‘Automating data analysis is core part of science’

On functionalized surfaces, influenza viruses show rich and dynamic behaviour. ‘They bind via multiple, individually weak interactions,' says Erik Hamming. ‘They show a kind of walking behaviour that would be impossible when attached via one connection only.' 

These specific interaction characteristics are known in science quite recently, from 2011, and are understood better and better ever since. Now, with advanced automated data analysis, theoretical findings are: discovered, better understood and refined. Also, a novel biosensor, based on this multivalent “emergent” behaviour, comes into view.

While talking to Erik Hamming about his PhD work, he stresses the teamwork performance of scientific work ever again. ‘With my group colleague Nico Overeem, for example, I had daily consultations for over a period of four years,’ he says.

Erik: ‘While working on a novel biosensor I saw Nico struggling with complex image data, taking him days to analyze them properly. My efforts on automating the data accelerated his research and led to shared publications, both in our field of research and in theoretical interpretations of virus behavior. So, one could say that advanced data analysis is a core part of scientific progress. I am fully happy to contribute to that, using my specific expertise: complex data analysis using image data.’

Collaboration

Further key collaborations were with Stephan Block from Freie Univerität Berlin, willing to share his expertise on single virus spectroscopy. Nicolas Tito, Eindhoven University (and later: Electric Ant Lab), was of great help in developing the analytical virus-surface models. ‘The list is much bigger, but I would like to add Geert-Jan Boons of Utrecht University,’ Erik says. ‘His help was indispensable in functionalizing our surfaces with biomolecular bounding agents.’

Erik: ‘And, of course, the cleanroom experts of MESA+. They make the most of the functionalities present in the cleanroom. For example by exactly knowing beforehand what chip designs will eventually work, and which won’t. Working with them saves huge amounts of time. One month of work for me, learning everything along the way, is settled in one afternoon. That’s no exaggeration.’

Multidisciplinary

Erik characterizes his PhD work as fairly fundamental in nature. ‘The data analyses part I perceived as an overall bird’s view,’ he says. ‘For example, by collaborating with virologist Erhard de Vries, Erhard mentioned many times that he learned a great deal. The data analyses helped him to look more deeply into underlying and more detailed molecular processes. His more application-oriented disciplinary focus was usually on the virus level as a whole.’

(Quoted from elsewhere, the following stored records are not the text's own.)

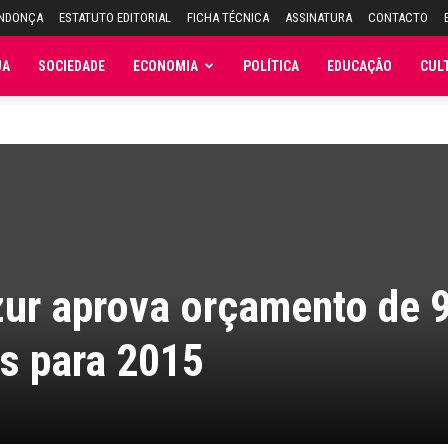
ENDONÇA
ESTATUTO EDITORIAL
FICHA TÉCNICA
ASSINATURA
CONTACTO
JA
SOCIEDADE
ECONOMIA
POLÍTICA
EDUCAÇÃO
CUL
ur aprova orçamento de 9
s para 2015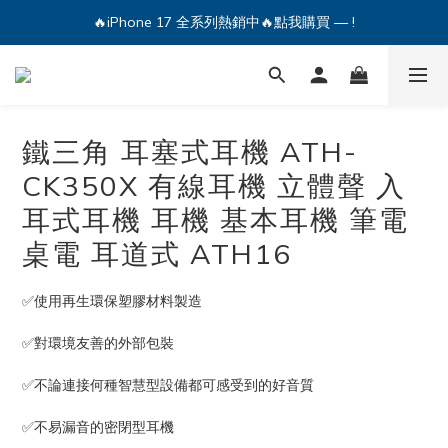
🔥iPhone 17 全系列熱銷中🔥點我購買 — !
💕加入Q哥 Line 新好友領優惠券！🎫
🔥iPhone 17 全系列熱銷中🔥點我購買 — !
鐵三角 耳塞式耳機 ATH-
CK350X 有線耳機 立體聲 入
耳式耳機 耳機 基本耳機 筆電
桌電 耳道式 ATH16
✅使用再生環保塑膠材料製造
✅對環境友善的外部包裝
✅不論連接何種智慧型設備都可感受到的好音質
✅不易漏音的密閉型耳機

The virus characterization specialist helped Erik and his colleague Nico Overeem to make strategic research choices, as well as practical design chip choices. ‘In this way the gradient receptor sensor that Nico is working on will stay in view, to be used in the mid-term and long-term future, making our research really aimed towards future application.’

Future job

For some time during his PhD project, Erik considered an academic career. It is a pity that data analysis work is somewhat underestimated, he notes. ‘But I am able to prove it’s added value. And, I am convinced that this approach is to become more and more important in future science. Not choosing a career in academics was more of a personal consideration. Finding, creating and finding subsidies for my own research topics doesn’t suit me very well, I believe.’

Now, in his daily work, Erik uses his expertise in a more societal context. For example, complex data and traffic tracking sets are analyzed systematically in order to predict future bottlenecks and safety issues.

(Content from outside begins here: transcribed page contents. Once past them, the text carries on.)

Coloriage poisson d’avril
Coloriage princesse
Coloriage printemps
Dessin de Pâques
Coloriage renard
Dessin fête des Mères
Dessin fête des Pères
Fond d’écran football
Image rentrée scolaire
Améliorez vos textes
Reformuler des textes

Erik: ‘By tracking and mapping brake use manoeuvres, unsafe crossings and other dangerous traffic situations can be predicted. My scientific approach enables me to reason from the complex data into underlying explanation structures. Within the team, I am keen on interpreting the data correctly. Only from clear and clean data, one can jump to correct conclusions. My colleagues value this input, I am glad to say.’